Its website further claimed
Your funds are secured at all times by asset-backed portfolios of over collateralised loans. In addition this fund is secured by both WeCash and Zeux.’
(I have no idea whether Zeux is meant to be pronounced “zyeugh” as in French, “zay-ucks”, or “zooks”. So let’s just go with “zux”.)
While Zeux is regulated as a payment provider, the investment involves investors lending their money to Zeux, who uses the money to buy cryptocurrency, which it sends to a Chinese firm called WeCash, which then lends the money on to borrowers.

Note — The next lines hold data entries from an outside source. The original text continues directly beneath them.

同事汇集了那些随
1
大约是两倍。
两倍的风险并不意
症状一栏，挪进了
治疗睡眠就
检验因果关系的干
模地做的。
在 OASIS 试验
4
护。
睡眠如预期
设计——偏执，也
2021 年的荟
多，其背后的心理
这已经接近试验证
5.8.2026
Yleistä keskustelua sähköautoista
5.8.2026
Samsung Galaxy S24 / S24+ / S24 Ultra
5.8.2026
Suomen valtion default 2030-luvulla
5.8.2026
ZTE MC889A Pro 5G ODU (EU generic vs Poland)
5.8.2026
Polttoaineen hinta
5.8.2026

In other words, investors risk up to 100% loss if WeCash and Zeux run out of money, and its loans (which consist of loans of cryptocurrency to customers in China) are not valuable enough to repay investors.
The FCA has repeatedly confirmed, notably in its Second Supervisory Notice to London Capital and Finance shortly before its collapse, that it is misleading to compare the rates offered by capital-at-risk investments with those from FSCS-protected deposits.

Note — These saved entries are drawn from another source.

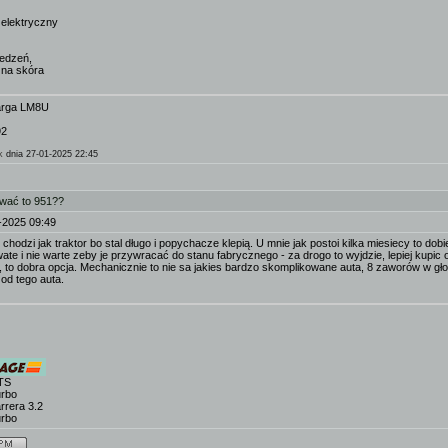
elektryczny
iedzeń,
zna skóra
Targa LM8U
92
k
dnia 27-01-2025 22:45
ować to 951??
-2025 09:49
 chodzi jak traktor bo stal długo i popychacze klepią. U mnie jak postoi kilka miesiecy to dob
ate i nie warte zeby je przywracać do stanu fabrycznego - za drogo to wyjdzie, lepiej kupic o
 to dobra opcja. Mechanicznie to nie sa jakies bardzo skomplikowane auta, 8 zaworów w gło
 od tego auta.
TS
urbo
rrera 3.2
urbo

In a Q&A with the Daily Mail, Zeux gibbered:
The economy is changing and UK consumers need to adapt if they want to achieve interest rates which are common in Asia or the US.
This fails to recognise that if you are willing to take some investment risk, a return of 5% per year can be reasonably hoped for from a diversified stockmarket portfolio, without going to the lengths of investing in Chinese cryptocurrency startups.
Interest rates from deposits may well be higher in Asian countries with higher inflation rates. Risk-free deposit rates in the US are at the same rock-bottom level as in the UK, so at this point Zeux appears to be throwing out random names of countries mixed with some FOMO.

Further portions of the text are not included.